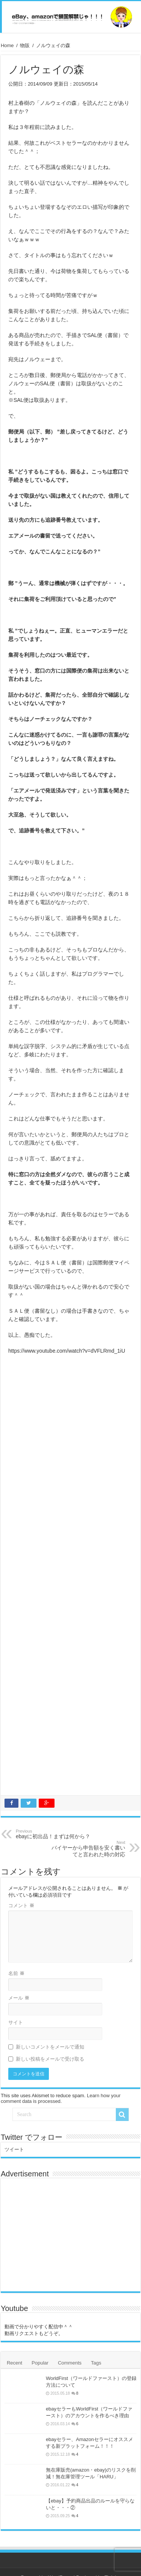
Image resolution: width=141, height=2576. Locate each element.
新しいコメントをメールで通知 (50, 2047)
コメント (21, 1905)
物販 (25, 45)
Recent (14, 2363)
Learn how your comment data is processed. (61, 2098)
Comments (70, 2363)
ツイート (14, 2149)
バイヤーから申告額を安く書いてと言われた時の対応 (86, 1848)
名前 (16, 1973)
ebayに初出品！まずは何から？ (54, 1834)
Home (7, 45)
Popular (40, 2363)
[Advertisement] (70, 1576)
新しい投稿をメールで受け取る (50, 2059)
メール (18, 1998)
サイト (15, 2022)
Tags (96, 2363)
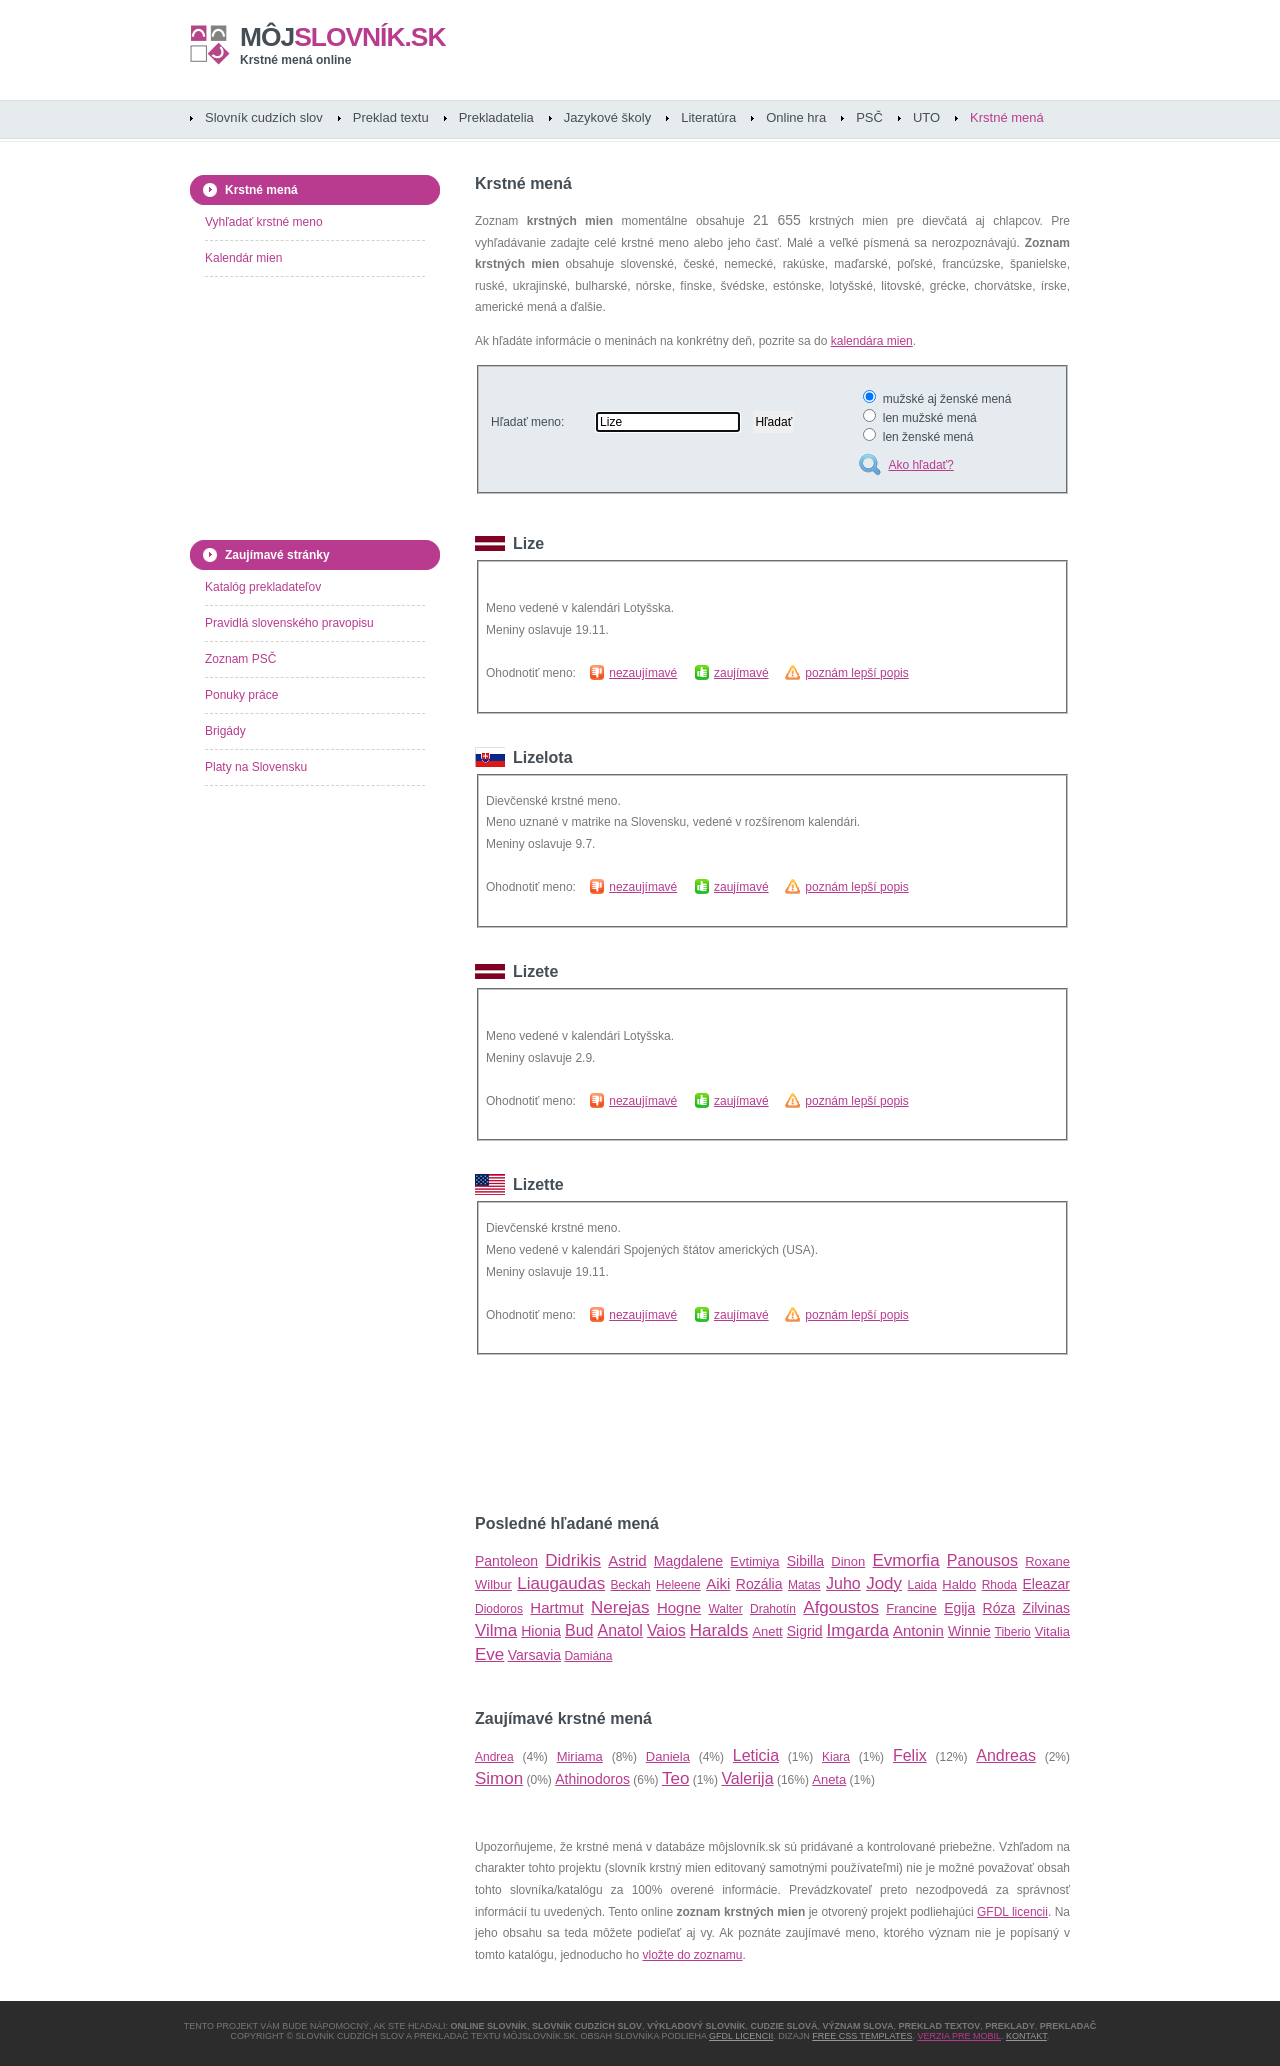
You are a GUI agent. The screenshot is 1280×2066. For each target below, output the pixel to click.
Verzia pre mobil (959, 2036)
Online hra (796, 117)
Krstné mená (1007, 117)
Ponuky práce (241, 695)
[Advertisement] (709, 1435)
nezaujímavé (643, 673)
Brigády (225, 731)
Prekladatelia (496, 117)
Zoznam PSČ (240, 659)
_ _ _ _ _
• _INSTRUCTIONS TO FOLLOW_
Transcribe every line of the records exactly. Pictures do not belong in the copy.

• _SOLUTION TO THIS TASK_
Image resolution: width=141, height=2576. Locate each element.
新しいコメントをメールで通知 (50, 2047)
コメント (21, 1905)
物販 (25, 45)
Recent (14, 2363)
Learn how your comment data is processed. (61, 2098)
Comments (70, 2363)
ツイート (14, 2149)
バイヤーから申告額を安く書いてと言われた時の対応 (86, 1848)
名前 (16, 1973)
ebayに初出品！まずは何から？ (54, 1834)
Home (7, 45)
Popular (40, 2363)
[Advertisement] (70, 1576)
新しい投稿をメールで受け取る (50, 2059)
メール (18, 1998)
サイト (15, 2022)
Tags (96, 2363)
You are a GUI agent. The screenshot is 1280×2066. For each target below, output the pixel to click.
Verzia pre mobil (959, 2036)
Online hra (796, 117)
Krstné mená (1007, 117)
Ponuky práce (241, 695)
[Advertisement] (709, 1435)
nezaujímavé (643, 673)
Brigády (225, 731)
Prekladatelia (496, 117)
Zoznam PSČ (240, 659)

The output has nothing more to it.